It's 2.7B, not 1.1. In my experience it goes off the rails and starts generating nonsense after a few paragraphs, but I haven't dug too much into tweaking the kv cache params to see if that's controllable. It also needs a fair bit of prompt massaging to get it to do what you want. So no, not GPT3.5, but it's comfortably better than anything else in its size class.
Probably similar token rates out of the box, although I havent done a straight comparison. Where they'll differ is in the sorts of questions they're good at. Llama2 was trained (broadly speaking) for knowledge, Phi-2 for reasoning. And bear in mind that you can quantise phi-2 down too. The starting point is f16.
Key-value cache in the attention layers. There was a paper a little while back about how maintaining the first N tokens across an extended context helped an LLM keep sane for longer, and it turns out you can replicate it with the right CLI arguments to llama.cpp.
Close is a subjective term. Vicuna-33B from over half a year ago gets within 22 ELO of 3.5 in the arena leaderboard, but in practice the refusals are reducing 3.5 and other RLHFd models' ratings a lot and they're not even close.
The Elo scoring system is named after a Hungarian man called Arpad Elo (a simplification of his original more Hungarian name). My phone helpfully miscorrects it to "ELO" probably because it prefers Jeff Lynne's Electric Light Orchestra. Anyway,
That makes sense, thank you. There seems to be some inflation, as Mistral is supposed to be GPT-3.5-level, and Mixtral is supposed to be nearer GPT-4, but yeah, it sounds suspicious in practice, even though Mistral is very good.

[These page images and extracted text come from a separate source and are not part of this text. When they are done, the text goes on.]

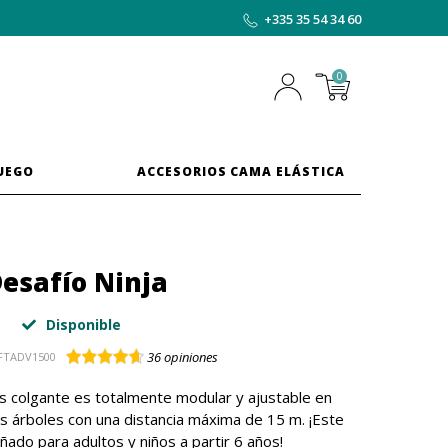
+335 35 54 34 60
0
JUEGO
ACCESORIOS CAMA ELÁSTICA
esafío Ninja
Disponible
36
opiniones
FTADV1500
s colgante es totalmente modular y ajustable en
os árboles con una distancia máxima de 15 m. ¡Este
ñado para adultos y niños a partir 6 años!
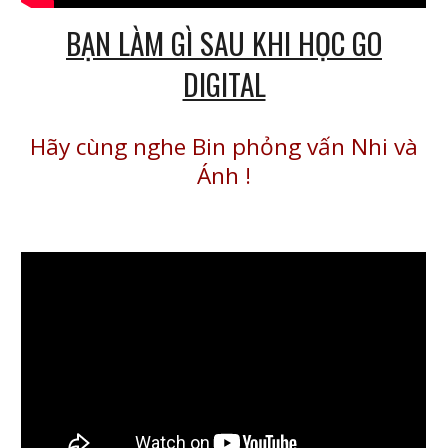
BẠN LÀM GÌ SAU KHI HỌC GO
DIGITAL
Hãy cùng nghe Bin phỏng vấn Nhi và
Ánh
!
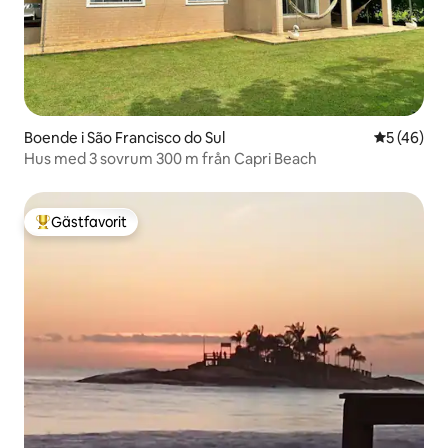
Boende i São Francisco do Sul
5 av 5 i g
5 (46)
Hus med 3 sovrum 300 m från Capri Beach
Gästfavorit
Populär gästfavorit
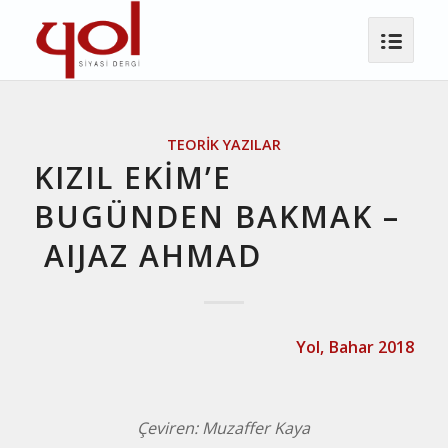
TEORIK YAZILAR
KIZIL EKİM’E
BUGÜNDEN BAKMAK –
AIJAZ AHMAD
Yol, Bahar 2018
Çeviren: Muzaffer Kaya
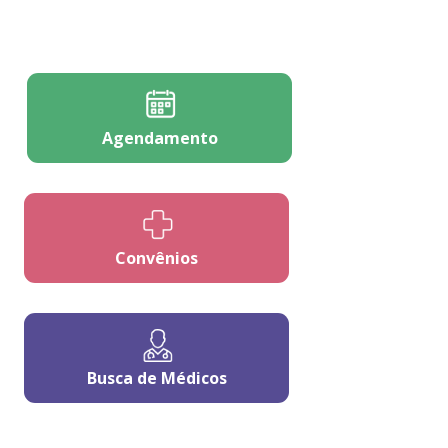
Agendamento
Convênios
Busca de Médicos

Well in some things it totally can be to some extent, yes. You can almost certainly get a Mistral 7B fine tuned for a specific thing (e.g. coding) and it will likely be about as good as 3.5 in that specific thing (not a super high bar in objective terms). For all the other areas it may suffer in performance relative to its original self, but for some applications that's fine. As for GPT-4 it's about 120 ELO points [0] above Mixtral, and that's even the distilled turbo version. Not even close imo, especially when Mixtral is far less censored.

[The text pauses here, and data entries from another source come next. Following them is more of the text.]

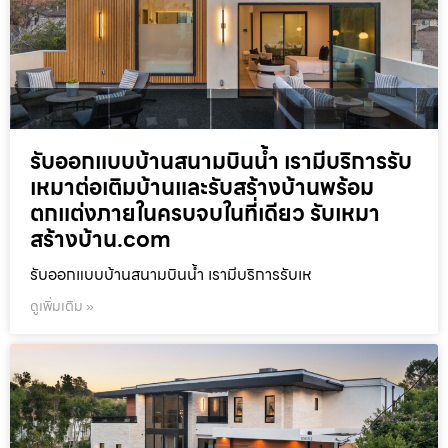
รับออกแบบบ้านสนามบินน้ำ เรามีบริการรับ
เหมาต่อเติมบ้านและรับสร้างบ้านพร้อม
ตกแต่งภายในครบจบในที่เดียว รับเหมา
สร้างบ้าน.com
รับออกแบบบ้านสนามบินน้ำ เรามีบริการรับเห
ดูเพิ่มเติม »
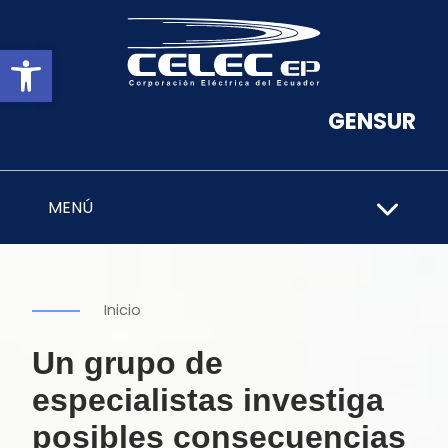
Abrir barra de herramientas
GENSUR
MENÚ
Inicio
Un grupo de
especialistas investiga
posibles consecuencias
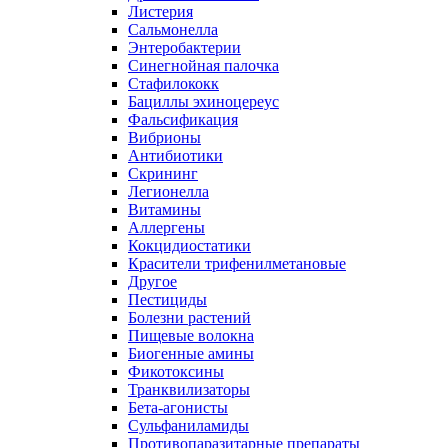
Листерия
Сальмонелла
Энтеробактерии
Синегнойная палочка
Стафилококк
Бациллы эхиноцереус
Фальсификация
Вибрионы
Антибиотики
Скрининг
Легионелла
Витамины
Аллергены
Кокцидиостатики
Красители трифенилметановые
Другое
Пестициды
Болезни растений
Пищевые волокна
Биогенные амины
Фикотоксины
Транквилизаторы
Бета-агонисты
Сульфаниламиды
Противопаразитарные препараты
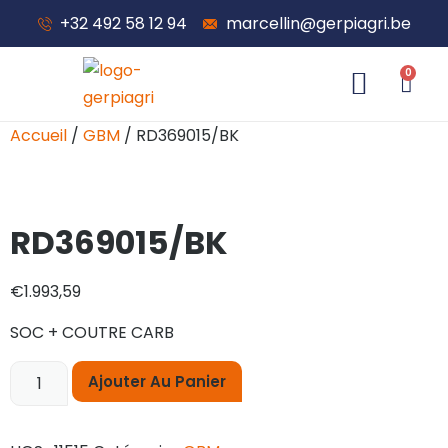
+32 492 58 12 94
marcellin@gerpiagri.be
0
À propos de nous
Accueil
/
GBM
/ RD369015/BK
RD369015/BK
€
1.993,59
SOC + COUTRE CARB
Ajouter Au Panier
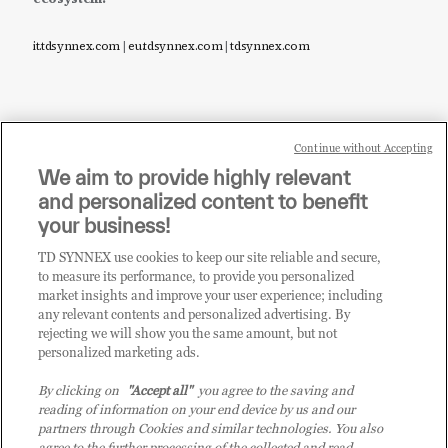
it.tdsynnex.com
|
eu.tdsynnex.com
|
tdsynnex.com
Continue without Accepting
Sei un rivenditore di tecnologia e desideri acquistare
We aim to provide highly relevant
i prodotti o le soluzioni trattate sul blog?
and personalized content to benefit
CLICCA QUI E DIVENTA
your business!
CLIENTE TD SYNNEX
TD SYNNEX use cookies to keep our site reliable and secure,
to measure its performance, to provide you personalized
market insights and improve your user experience; including
any relevant contents and personalized advertising. By
rejecting we will show you the same amount, but not
personalized marketing ads.
By clicking on
"Accept all"
you agree to the saving and
reading of information on your end device by us and our
partners through Cookies and similar technologies. You also
agree to the further processing of the collected and read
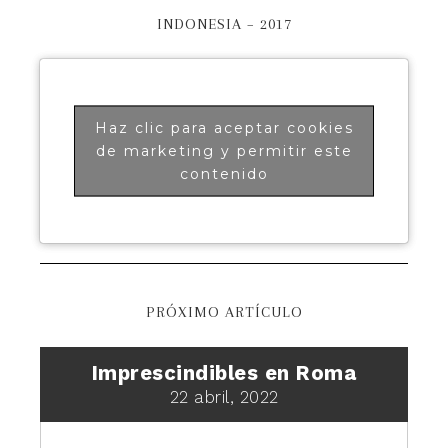
INDONESIA – 2017
Haz clic para aceptar cookies
de marketing y permitir este
contenido
PRÓXIMO ARTÍCULO
Imprescindibles en Roma
22 abril, 2022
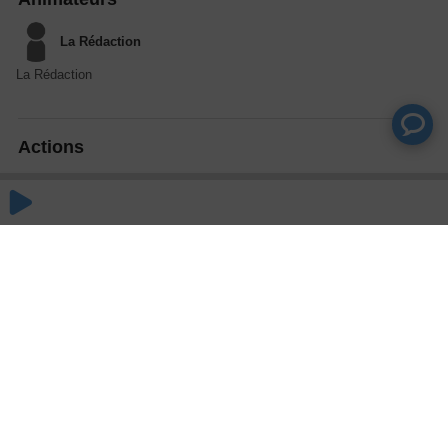
La Rédaction
La Rédaction
Actions
Partager
Commentaires
Aucun commentaire posté pour le moment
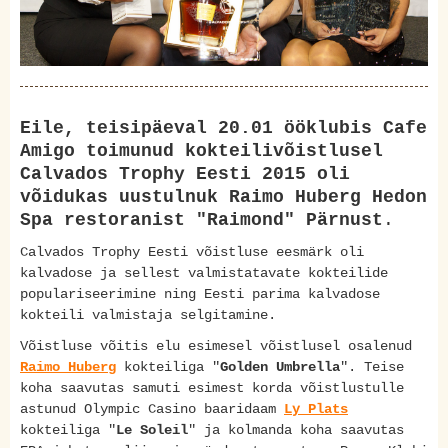
Eile, teisipäeval 20.01 ööklubis Cafe
Amigo toimunud kokteilivõistlusel
Calvados Trophy Eesti 2015 oli
võidukas uustulnuk Raimo Huberg Hedon
Spa restoranist "Raimond" Pärnust
.
Calvados Trophy Eesti võistluse eesmärk oli
kalvadose ja sellest valmistatavate kokteilide
populariseerimine ning Eesti parima kalvadose
kokteili valmistaja selgitamine.
Võistluse võitis elu esimesel võistlusel osalenud
Raimo Huberg
kokteiliga "
Golden Umbrella
". Teise
koha saavutas samuti esimest korda võistlustulle
astunud Olympic Casino baaridaam
Ly Plats
kokteiliga "
Le Soleil
" ja kolmanda koha saavutas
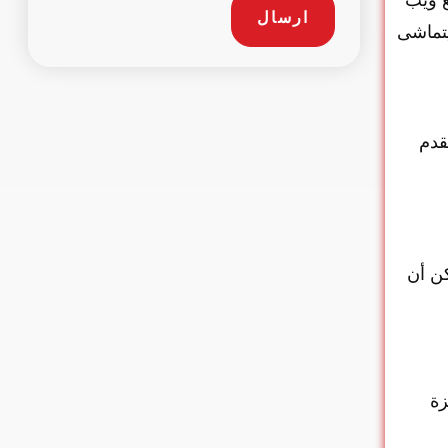
ارسال
تماشى
قدم
كن أن
زة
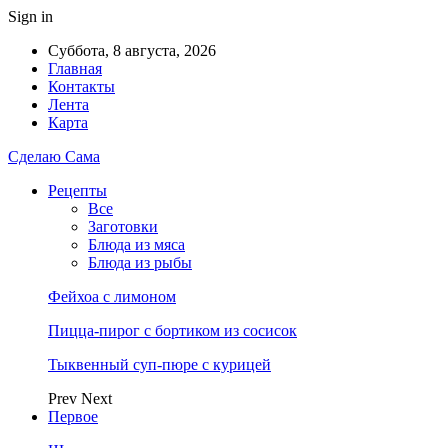
Sign in
Суббота, 8 августа, 2026
Главная
Контакты
Лента
Карта
Сделаю Сама
Рецепты
Все
Заготовки
Блюда из мяса
Блюда из рыбы
Фейхоа с лимоном
Пицца-пирог с бортиком из сосисок
Тыквенный суп-пюре с курицей
Prev
Next
Первое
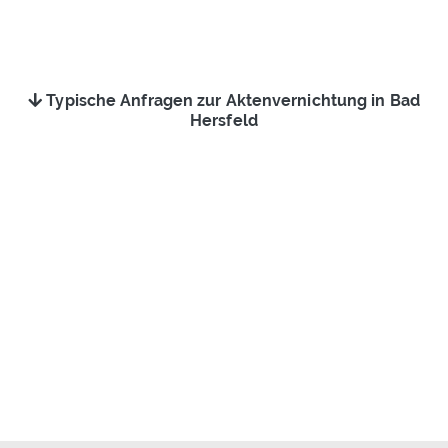
Typische Anfragen zur Aktenvernichtung in Bad
Hersfeld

Both 3.5 and 4 have changed drastically over the past year with continued fine tuning, quantization, etc. so what some people consider their level is not exactly a fixed point either.
[0] The actual leaderboard I'm referencing, it has its biases but it's the most generally indicative thing available right now: https://chat.lmsys.org
In my experience, it's great at its size, but obviously worse than mistral:7b-instruct-v0.2. Currently mixtral:8x7b-instruct-v0.1 is the lowest inference cost model at similar performance level of GPT-3.5.